The Daily Mail is reporting that the study, which looked at 6,000 adults aged 20 to 50 over a 25-year period, found that younger people have much poorer "metabolic" health than their parents generation. Conditions such as high blood pressure, diabetes and obesity are much more prevalent in younger folks than they were at the same age in past generations.
The study, which was published in the European Journal of Preventive Cardiology, found that men in their 30s were 20 percent more likely to be overweight than men in previous generations. Women in their 20's are twice as likely to be obese than they were even 10 years ago.
Increase in body weight has caused a subsequent rise in blood pressure problems and diabetes.
"The more recently born adult generations are doing far worse than their predecessors," said the study's author Gerben Hulsegge of the Dutch National Institute for Public Health and the Environment.
"For example, the prevalence of obesity in our youngest generation of men and women at the mean age of 40 is similar to that of our oldest generation at the mean age of 55. This means that this younger generation is '15 years ahead' of the older generation and will be exposed to their obesity for a longer time."
The prevalence of smoking in Western countries has declined but obesity now seems to be the culprit behind the diminished health of today's youth. Smoking-related diseases such as lung cancer are now giving way to obesity-related diseases such as diabetes.

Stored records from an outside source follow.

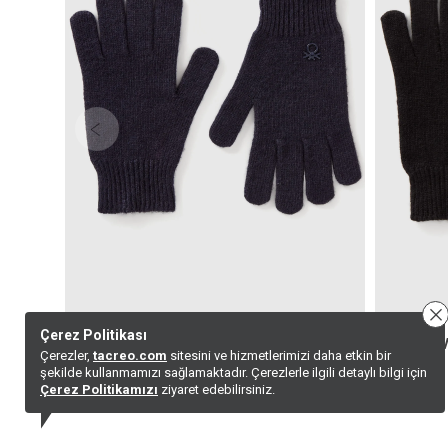
Çerez Politikası
Ej_yün Ve Viskoz Karışımlı Logo Nakışlı Eldiven
Çerezler,
tacreo.com
sitesini ve hizmetlerimizi daha etkin bir
0,00
TL
0,00
TL
şekilde kullanmamızı sağlamaktadır. Çerezlerle ilgili detaylı bilgi için
Çerez Politikamızı
ziyaret edebilirsiniz.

He told the Mail that young people need to be encouraged to strive for a healthy body weight by eating a balanced diet and increasing their physical activity.
"This decrease in smoking prevalence and improved quality of health care are now important driving forces behind the greater life expectancy of younger generations, and it's likely that in the near future life expectancy will continue to rise," he said.
"But it's also possible that in the more distant future, as a result of our current trends in obesity, the rate of increase in life expectancy may well slow down, although it's difficult to speculate about that."